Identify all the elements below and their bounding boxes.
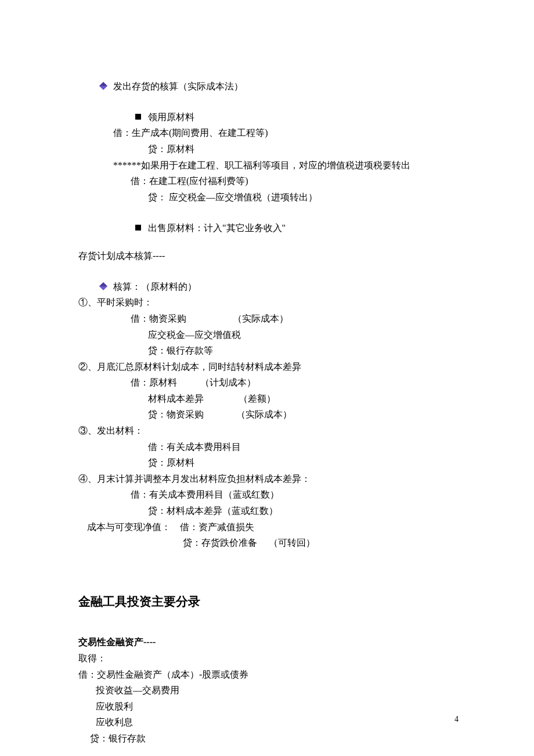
text: 出售原材料：计入"其它业务收入" xyxy=(148,223,286,233)
text-line: ******如果用于在建工程、职工福利等项目，对应的增值税进项税要转出 xyxy=(78,158,456,173)
text-line: 借：原材料 （计划成本） xyxy=(78,375,456,390)
text-line: 贷：原材料 xyxy=(78,142,456,157)
page-number: 4 xyxy=(454,713,459,726)
square-icon xyxy=(135,114,141,120)
text-line: 贷：材料成本差异（蓝或红数） xyxy=(78,503,456,519)
text-line: 贷：银行存款 xyxy=(78,731,456,746)
text-line: 借：有关成本费用科目（蓝或红数） xyxy=(78,487,456,502)
numbered-item: ②、月底汇总原材料计划成本，同时结转材料成本差异 xyxy=(78,359,456,375)
sub-bullet-item: 出售原材料：计入"其它业务收入" xyxy=(78,206,456,235)
text: 领用原材料 xyxy=(148,112,194,122)
bullet-item: 发出存货的核算（实际成本法） xyxy=(78,64,456,93)
text-line: 借：生产成本(期间费用、在建工程等) xyxy=(78,125,456,141)
text-line: 贷：存货跌价准备 （可转回） xyxy=(78,535,456,550)
text-line: 贷：物资采购 （实际成本） xyxy=(78,407,456,422)
text-line: 应收股利 xyxy=(78,699,456,714)
text-line: 材料成本差异 （差额） xyxy=(78,391,456,406)
text-line: 贷： 应交税金—应交增值税（进项转出） xyxy=(78,190,456,205)
text: 发出存货的核算（实际成本法） xyxy=(113,81,243,91)
section-heading: 金融工具投资主要分录 xyxy=(78,592,456,612)
text-line: 成本与可变现净值： 借：资产减值损失 xyxy=(78,520,456,535)
bullet-item: 核算：（原材料的） xyxy=(78,264,456,294)
text: 核算：（原材料的） xyxy=(113,282,197,291)
text-line: 借：物资采购 （实际成本） xyxy=(78,311,456,326)
text-line: 借：有关成本费用科目 xyxy=(78,440,456,455)
numbered-item: ①、平时采购时： xyxy=(78,295,456,310)
numbered-item: ④、月末计算并调整本月发出材料应负担材料成本差异： xyxy=(78,471,456,487)
text-line: 贷：原材料 xyxy=(78,455,456,470)
section-title: 存货计划成本核算---- xyxy=(78,249,456,264)
sub-heading: 交易性金融资产---- xyxy=(78,635,456,650)
text-line: 应收利息 xyxy=(78,715,456,730)
text-line: 投资收益—交易费用 xyxy=(78,683,456,698)
text-line: 取得： xyxy=(78,651,456,666)
text-line: 贷：银行存款等 xyxy=(78,343,456,358)
text-line: 应交税金—应交增值税 xyxy=(78,327,456,343)
square-icon xyxy=(135,225,141,231)
text-line: 借：在建工程(应付福利费等) xyxy=(78,174,456,189)
numbered-item: ③、发出材料： xyxy=(78,423,456,438)
text-line: 借：交易性金融资产（成本）-股票或债券 xyxy=(78,667,456,682)
sub-bullet-item: 领用原材料 xyxy=(78,95,456,124)
diamond-icon xyxy=(99,82,107,90)
diamond-icon xyxy=(99,282,107,290)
◆ ◆ ◆ ◆ ◆
Would you return the data exactly as written, without the pictures?

Identify all the elements below and their bounding boxes.
text: 出售原材料：计入"其它业务收入" xyxy=(148,223,286,233)
text-line: ******如果用于在建工程、职工福利等项目，对应的增值税进项税要转出 xyxy=(78,158,456,173)
text-line: 借：原材料 （计划成本） xyxy=(78,375,456,390)
text-line: 贷：原材料 xyxy=(78,142,456,157)
page-number: 4 xyxy=(454,713,459,726)
square-icon xyxy=(135,114,141,120)
text-line: 贷：材料成本差异（蓝或红数） xyxy=(78,503,456,519)
text-line: 贷：银行存款 xyxy=(78,731,456,746)
text-line: 借：有关成本费用科目（蓝或红数） xyxy=(78,487,456,502)
numbered-item: ②、月底汇总原材料计划成本，同时结转材料成本差异 xyxy=(78,359,456,375)
sub-bullet-item: 出售原材料：计入"其它业务收入" xyxy=(78,206,456,235)
text: 领用原材料 xyxy=(148,112,194,122)
bullet-item: 发出存货的核算（实际成本法） xyxy=(78,64,456,93)
text-line: 借：生产成本(期间费用、在建工程等) xyxy=(78,125,456,141)
text-line: 贷：存货跌价准备 （可转回） xyxy=(78,535,456,550)
text-line: 贷：物资采购 （实际成本） xyxy=(78,407,456,422)
text-line: 应收股利 xyxy=(78,699,456,714)
text-line: 材料成本差异 （差额） xyxy=(78,391,456,406)
text-line: 贷： 应交税金—应交增值税（进项转出） xyxy=(78,190,456,205)
text: 发出存货的核算（实际成本法） xyxy=(113,81,243,91)
section-heading: 金融工具投资主要分录 xyxy=(78,592,456,612)
text-line: 成本与可变现净值： 借：资产减值损失 xyxy=(78,520,456,535)
bullet-item: 核算：（原材料的） xyxy=(78,264,456,294)
text: 核算：（原材料的） xyxy=(113,282,197,291)
text-line: 借：物资采购 （实际成本） xyxy=(78,311,456,326)
text-line: 借：有关成本费用科目 xyxy=(78,440,456,455)
numbered-item: ①、平时采购时： xyxy=(78,295,456,310)
numbered-item: ④、月末计算并调整本月发出材料应负担材料成本差异： xyxy=(78,471,456,487)
text-line: 贷：原材料 xyxy=(78,455,456,470)
section-title: 存货计划成本核算---- xyxy=(78,249,456,264)
sub-heading: 交易性金融资产---- xyxy=(78,635,456,650)
text-line: 应收利息 xyxy=(78,715,456,730)
text-line: 投资收益—交易费用 xyxy=(78,683,456,698)
text-line: 取得： xyxy=(78,651,456,666)
text-line: 贷：银行存款等 xyxy=(78,343,456,358)
text-line: 应交税金—应交增值税 xyxy=(78,327,456,343)
square-icon xyxy=(135,225,141,231)
text-line: 借：在建工程(应付福利费等) xyxy=(78,174,456,189)
numbered-item: ③、发出材料： xyxy=(78,423,456,438)
text-line: 借：交易性金融资产（成本）-股票或债券 xyxy=(78,667,456,682)
sub-bullet-item: 领用原材料 xyxy=(78,95,456,124)
diamond-icon xyxy=(99,82,107,90)
diamond-icon xyxy=(99,282,107,290)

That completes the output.